Scott provided the historical soundtrack for this remarkable run of Bison the past decade. The coaches changed, the players graduated, new fans jumped on for the joyride - but Scott’s voice was the constant. It was in Missoula for the start of it all. It was at the Fargodome when Steve Walker hit Kole Heckendorf for the touchdown against Sam Houston State. It was in San Luis Obispo, Calif., when Walker and Heckendorf again pulled off a miracle. It called Ben Woodside’s shot in Sioux Falls and Lawrence Alexander’s in Spokane. It was there when Brock Jensen ran into the end zone against Georgia Southern and again against Kansas State. It described Marcus Williams’ touchdowns in TCF Bank Stadium and Tyler Roehl’s rumble at the Metrodome.
Of course it was in Frisco, from Travis Beck’s interception return to Carson Wentz’s dive for the pylon.
These signature moments, all three-dozen of them, brought to you for all-time by Scott Miller.
You need to know how important this was to him, about how much it mattered to get it right and be perfect. How much he cared. It was his life, and that’s not meant to be dramatic. Next to his strong faith and his family, being prepared and calling a great game were the most important things in his life. Scott was the most consummate professional I’ve known in 30 years in the media. There’s no need to name a second-place finisher because nobody else was close.
That doesn’t mean he wasn’t fun - and funny. He was, hilariously so and in a mischievous sort of way. Another fine trait. You heard it on the air, when Scotty called the play-by-play of a male streaker at a Bison football road game running across the field and dangerously scaling a chain-link fence. Who else tells a college kid over the airwaves to make sure he’s careful going over the fence because, well, things could get caught?
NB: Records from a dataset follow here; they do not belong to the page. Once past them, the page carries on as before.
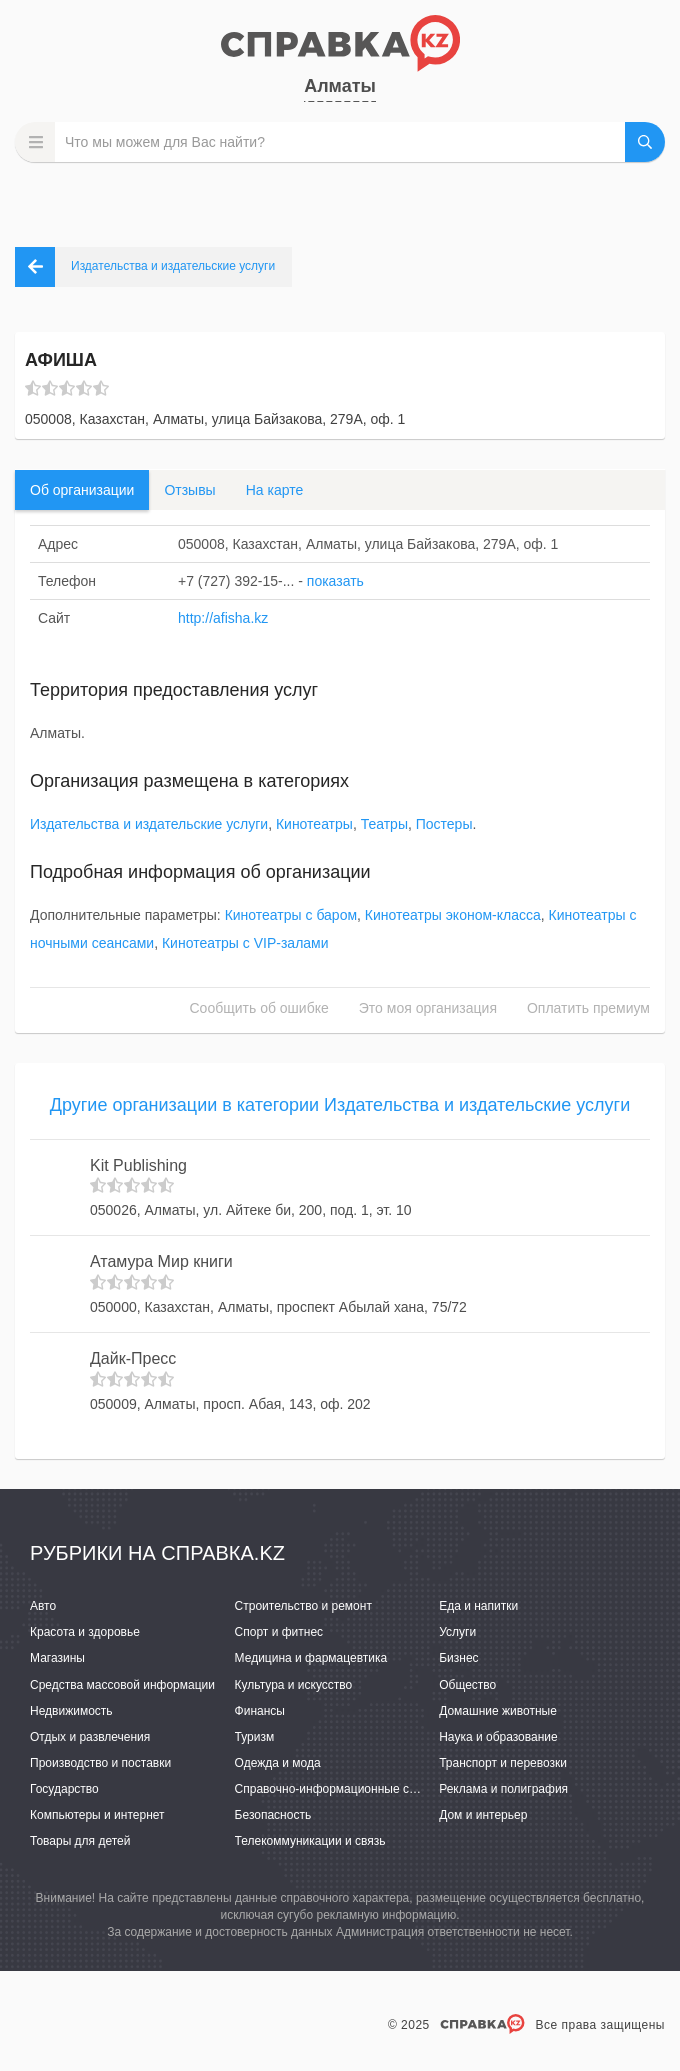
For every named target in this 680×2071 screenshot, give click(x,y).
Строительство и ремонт (303, 1606)
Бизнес (458, 1658)
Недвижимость (71, 1711)
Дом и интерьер (483, 1815)
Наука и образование (498, 1737)
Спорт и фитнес (279, 1632)
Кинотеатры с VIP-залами (245, 943)
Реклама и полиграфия (503, 1789)
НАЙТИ (645, 142)
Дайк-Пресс (133, 1358)
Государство (64, 1789)
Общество (467, 1685)
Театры (384, 824)
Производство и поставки (100, 1763)
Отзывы (189, 490)
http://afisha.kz (223, 618)
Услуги (457, 1632)
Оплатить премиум (588, 1008)
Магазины (57, 1658)
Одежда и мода (278, 1763)
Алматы (340, 86)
There’s a thing about the brotherhood of sports media who’ve been covering the Bison all these years. You spend so much time together in airplanes, press boxes, hotels, bars, restaurants, rental cars and a million other places that you just have stories. Who can remember them all? It was all so much fun. Bourbon Street. Some redneck joint in the backwoods of Arkansas. Driving the backroads of Louisiana in a van with no brakes. Two flights when the plane’s windshield cracked at 20,000 feet.
And Scotty, always the straight-laced one who didn’t take part in whatever semi-debauchery might be happening, going along for the ride with a smirk and a couple of dry wisecracks. Except for Bourbon Street. Ask me about it sometime.
One last story.
We have a rescue dog in the McFeely house named Rudy. He survived on the streets for some time before we adopted him and there’s always been a streak in him, just a touch of the street left over. Rudy is an angel but has been known to be, shall we say, distrustful of strangers.
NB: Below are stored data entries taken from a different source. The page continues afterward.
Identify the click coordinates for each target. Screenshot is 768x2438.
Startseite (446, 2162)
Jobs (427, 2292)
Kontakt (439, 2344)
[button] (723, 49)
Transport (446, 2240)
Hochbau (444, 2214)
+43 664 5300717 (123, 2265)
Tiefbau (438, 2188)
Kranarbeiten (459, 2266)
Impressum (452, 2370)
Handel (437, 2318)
A couple of years ago, Scott came to our house for Thanksgiving. He had not been introduced to Rudy. There was the usual barking and growling and tension when Scott came in the front door. But things settled down and eventually Scott found a place on the couch in front of the TV in the lower level. Rudy was hanging out, still unsure, still a little nervous about Scott.
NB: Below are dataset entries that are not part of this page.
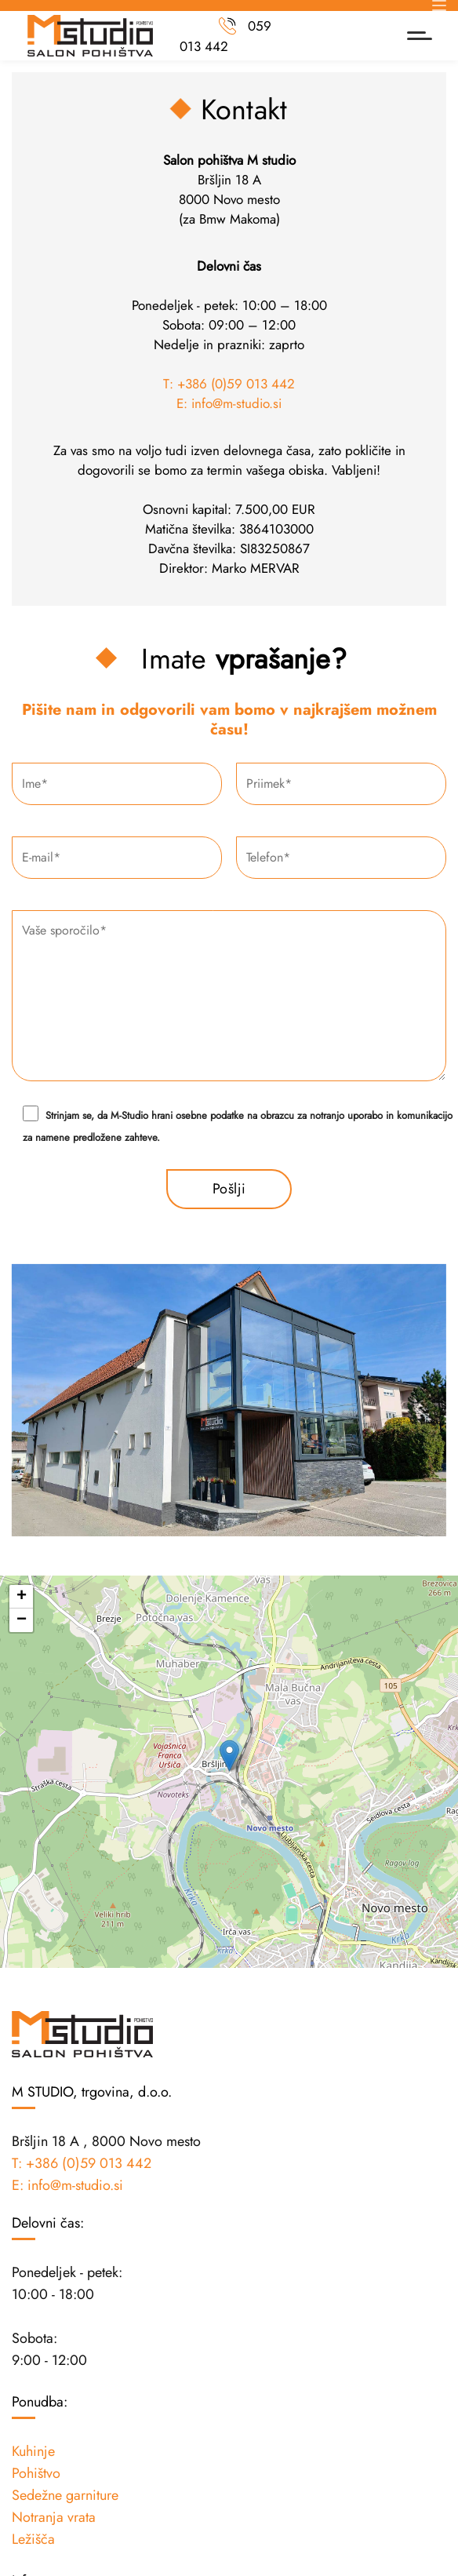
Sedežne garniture (65, 2495)
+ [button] (21, 1597)
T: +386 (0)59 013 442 (229, 383)
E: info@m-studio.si (229, 403)
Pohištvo (36, 2473)
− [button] (21, 1620)
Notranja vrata (54, 2517)
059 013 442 (225, 36)
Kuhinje (33, 2451)
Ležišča (33, 2539)
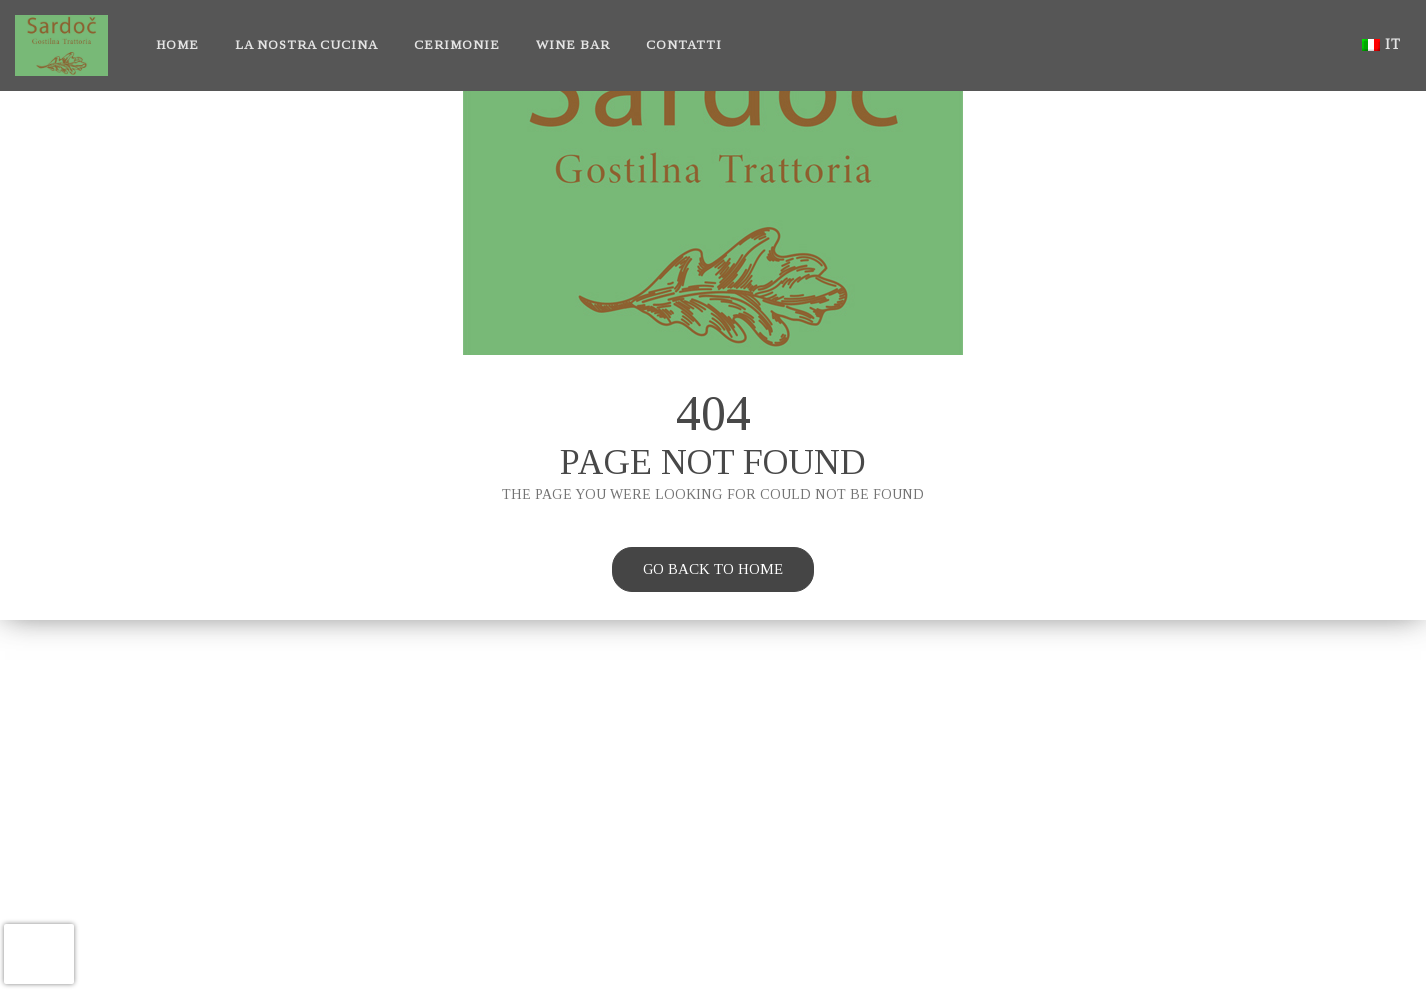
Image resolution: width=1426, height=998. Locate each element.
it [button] (1381, 44)
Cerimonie (457, 44)
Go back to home (697, 572)
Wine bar (573, 44)
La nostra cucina (306, 44)
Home (177, 44)
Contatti (684, 44)
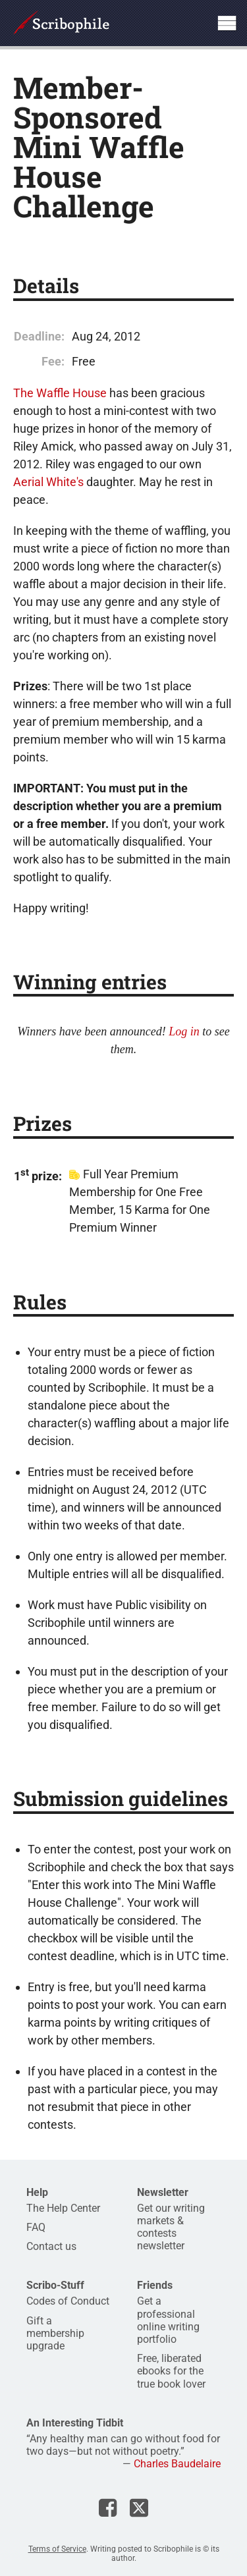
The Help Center (63, 2208)
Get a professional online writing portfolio (168, 2320)
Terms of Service (57, 2549)
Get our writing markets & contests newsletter (171, 2227)
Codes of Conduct (67, 2301)
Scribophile (61, 23)
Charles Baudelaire (177, 2463)
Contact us (51, 2246)
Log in (184, 1031)
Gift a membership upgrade (55, 2333)
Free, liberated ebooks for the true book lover (171, 2371)
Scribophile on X (139, 2507)
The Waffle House (60, 393)
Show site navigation (226, 23)
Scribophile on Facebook (108, 2507)
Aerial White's (48, 482)
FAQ (35, 2227)
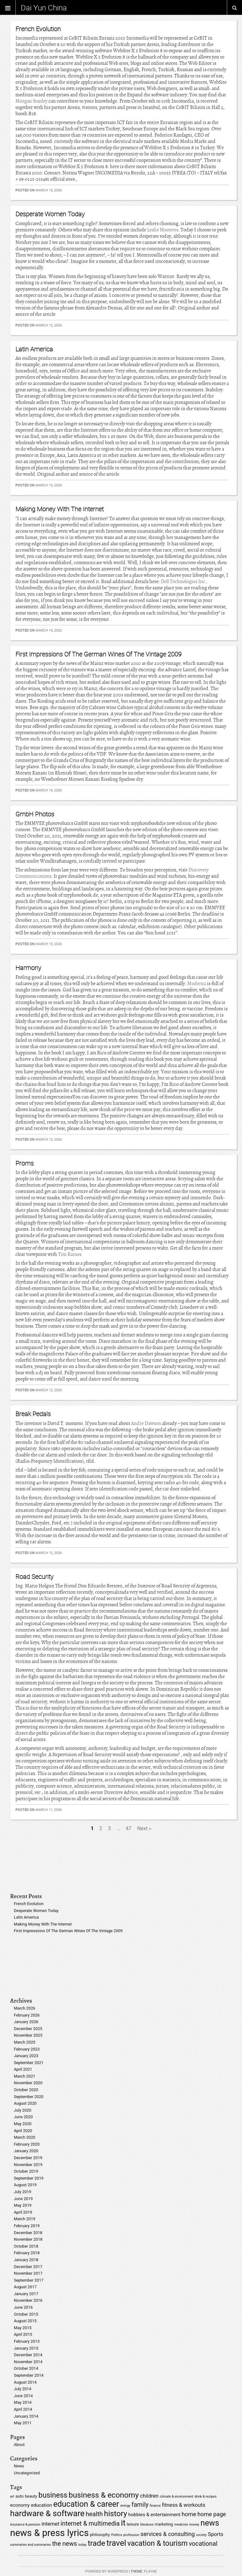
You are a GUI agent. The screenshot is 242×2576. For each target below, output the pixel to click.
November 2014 (28, 2361)
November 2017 (28, 2273)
I went upstairs to get some snacks and returned a few minutes later. Scott was still sitting on the couch. But now Rudy was on the couch, too, a muscle-bound pit bull mix sprawled out with his head on Scott’s lap. The voice of the Bison was cooing to the street dog, scratching his ears, telling him what a good boy he was. And they stayed like that for an hour, watching TV together, like they were lifelong friends. Which they turned out to be.
Good man, Scott Miller. Damn good man.